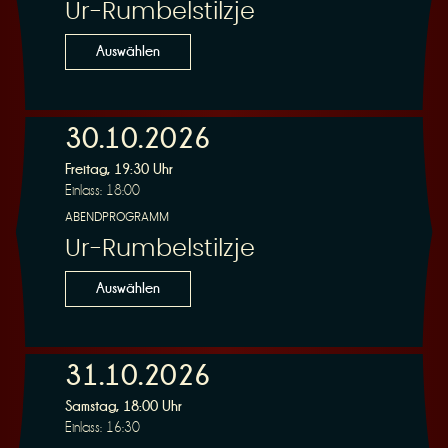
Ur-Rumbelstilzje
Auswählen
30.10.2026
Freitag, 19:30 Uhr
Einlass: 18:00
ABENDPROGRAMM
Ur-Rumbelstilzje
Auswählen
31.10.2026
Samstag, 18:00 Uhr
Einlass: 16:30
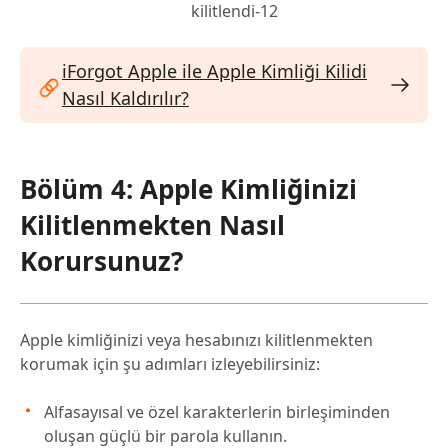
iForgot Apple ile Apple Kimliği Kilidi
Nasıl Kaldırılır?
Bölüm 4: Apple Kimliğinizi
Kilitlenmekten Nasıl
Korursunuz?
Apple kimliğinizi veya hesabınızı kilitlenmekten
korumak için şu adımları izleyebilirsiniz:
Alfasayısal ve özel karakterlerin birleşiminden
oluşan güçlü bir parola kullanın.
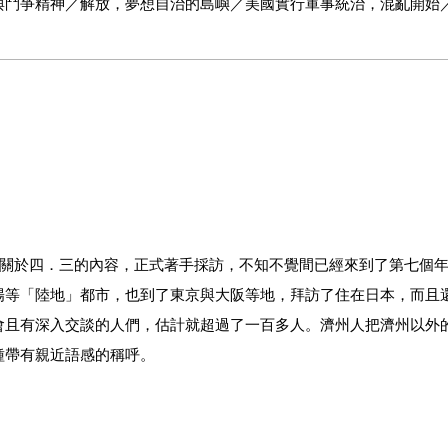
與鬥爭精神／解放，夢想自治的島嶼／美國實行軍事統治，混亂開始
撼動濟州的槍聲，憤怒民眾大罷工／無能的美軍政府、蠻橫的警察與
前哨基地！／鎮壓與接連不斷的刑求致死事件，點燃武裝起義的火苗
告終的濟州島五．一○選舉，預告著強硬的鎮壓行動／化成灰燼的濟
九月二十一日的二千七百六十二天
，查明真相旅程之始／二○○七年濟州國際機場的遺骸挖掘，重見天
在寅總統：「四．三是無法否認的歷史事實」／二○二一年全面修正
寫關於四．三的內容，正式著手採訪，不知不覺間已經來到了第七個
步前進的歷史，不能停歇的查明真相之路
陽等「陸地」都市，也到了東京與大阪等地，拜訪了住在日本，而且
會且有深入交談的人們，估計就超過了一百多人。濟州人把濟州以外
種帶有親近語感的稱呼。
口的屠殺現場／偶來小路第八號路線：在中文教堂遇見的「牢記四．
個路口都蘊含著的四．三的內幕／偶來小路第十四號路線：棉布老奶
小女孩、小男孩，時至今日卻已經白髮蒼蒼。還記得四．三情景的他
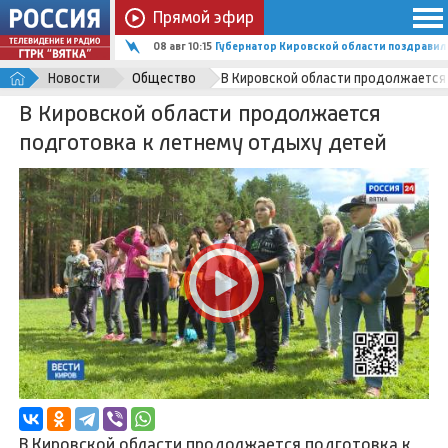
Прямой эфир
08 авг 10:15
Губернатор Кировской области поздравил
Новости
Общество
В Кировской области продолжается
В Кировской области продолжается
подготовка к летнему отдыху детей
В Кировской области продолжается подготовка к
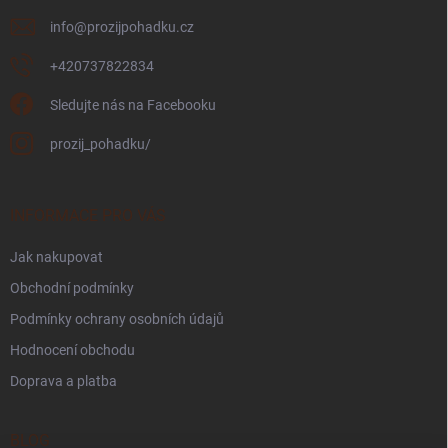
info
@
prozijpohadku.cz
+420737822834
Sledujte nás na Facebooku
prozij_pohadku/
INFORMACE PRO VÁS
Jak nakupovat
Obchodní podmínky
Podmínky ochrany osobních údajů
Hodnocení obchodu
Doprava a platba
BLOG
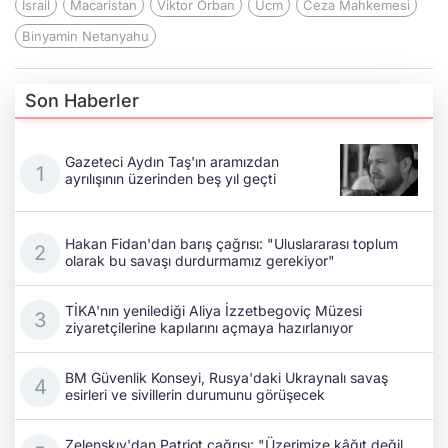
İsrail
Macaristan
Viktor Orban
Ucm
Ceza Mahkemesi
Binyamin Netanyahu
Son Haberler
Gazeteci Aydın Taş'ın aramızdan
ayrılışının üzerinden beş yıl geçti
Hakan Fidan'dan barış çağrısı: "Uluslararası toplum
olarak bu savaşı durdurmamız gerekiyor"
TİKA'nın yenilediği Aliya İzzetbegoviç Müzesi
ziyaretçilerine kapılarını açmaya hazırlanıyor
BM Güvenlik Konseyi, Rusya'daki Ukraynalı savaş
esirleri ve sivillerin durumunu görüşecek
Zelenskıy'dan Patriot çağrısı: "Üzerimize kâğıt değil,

▸ REQUIRED WORK: Line by line, print the records above exactly, skipping each picture.

▸ EXERCISE SOLUTION:
Ur-Rumbelstilzje
Auswählen
30.10.2026
Freitag, 19:30 Uhr
Einlass: 18:00
ABENDPROGRAMM
Ur-Rumbelstilzje
Auswählen
31.10.2026
Samstag, 18:00 Uhr
Einlass: 16:30
iForgot Apple ile Apple Kimliği Kilidi
Nasıl Kaldırılır?
Bölüm 4: Apple Kimliğinizi
Kilitlenmekten Nasıl
Korursunuz?
Apple kimliğinizi veya hesabınızı kilitlenmekten
korumak için şu adımları izleyebilirsiniz:
Alfasayısal ve özel karakterlerin birleşiminden
oluşan güçlü bir parola kullanın.
與鬥爭精神／解放，夢想自治的島嶼／美國實行軍事統治，混亂開始
撼動濟州的槍聲，憤怒民眾大罷工／無能的美軍政府、蠻橫的警察與
前哨基地！／鎮壓與接連不斷的刑求致死事件，點燃武裝起義的火苗
告終的濟州島五．一○選舉，預告著強硬的鎮壓行動／化成灰燼的濟
九月二十一日的二千七百六十二天
，查明真相旅程之始／二○○七年濟州國際機場的遺骸挖掘，重見天
在寅總統：「四．三是無法否認的歷史事實」／二○二一年全面修正
寫關於四．三的內容，正式著手採訪，不知不覺間已經來到了第七個
步前進的歷史，不能停歇的查明真相之路
陽等「陸地」都市，也到了東京與大阪等地，拜訪了住在日本，而且
會且有深入交談的人們，估計就超過了一百多人。濟州人把濟州以外
種帶有親近語感的稱呼。
口的屠殺現場／偶來小路第八號路線：在中文教堂遇見的「牢記四．
個路口都蘊含著的四．三的內幕／偶來小路第十四號路線：棉布老奶
小女孩、小男孩，時至今日卻已經白髮蒼蒼。還記得四．三情景的他
Прямой эфир
08 авг 10:15
Губернатор Кировской области поздравил
Новости
Общество
В Кировской области продолжается
В Кировской области продолжается
подготовка к летнему отдыху детей
В Кировской области продолжается подготовка к
info
@
prozijpohadku.cz
+420737822834
Sledujte nás na Facebooku
prozij_pohadku/
INFORMACE PRO VÁS
Jak nakupovat
Obchodní podmínky
Podmínky ochrany osobních údajů
Hodnocení obchodu
Doprava a platba
BLOG
İsrail
Macaristan
Viktor Orban
Ucm
Ceza Mahkemesi
Binyamin Netanyahu
Son Haberler
Gazeteci Aydın Taş'ın aramızdan
ayrılışının üzerinden beş yıl geçti
Hakan Fidan'dan barış çağrısı: "Uluslararası toplum
olarak bu savaşı durdurmamız gerekiyor"
TİKA'nın yenilediği Aliya İzzetbegoviç Müzesi
ziyaretçilerine kapılarını açmaya hazırlanıyor
BM Güvenlik Konseyi, Rusya'daki Ukraynalı savaş
esirleri ve sivillerin durumunu görüşecek
Zelenskıy'dan Patriot çağrısı: "Üzerimize kâğıt değil,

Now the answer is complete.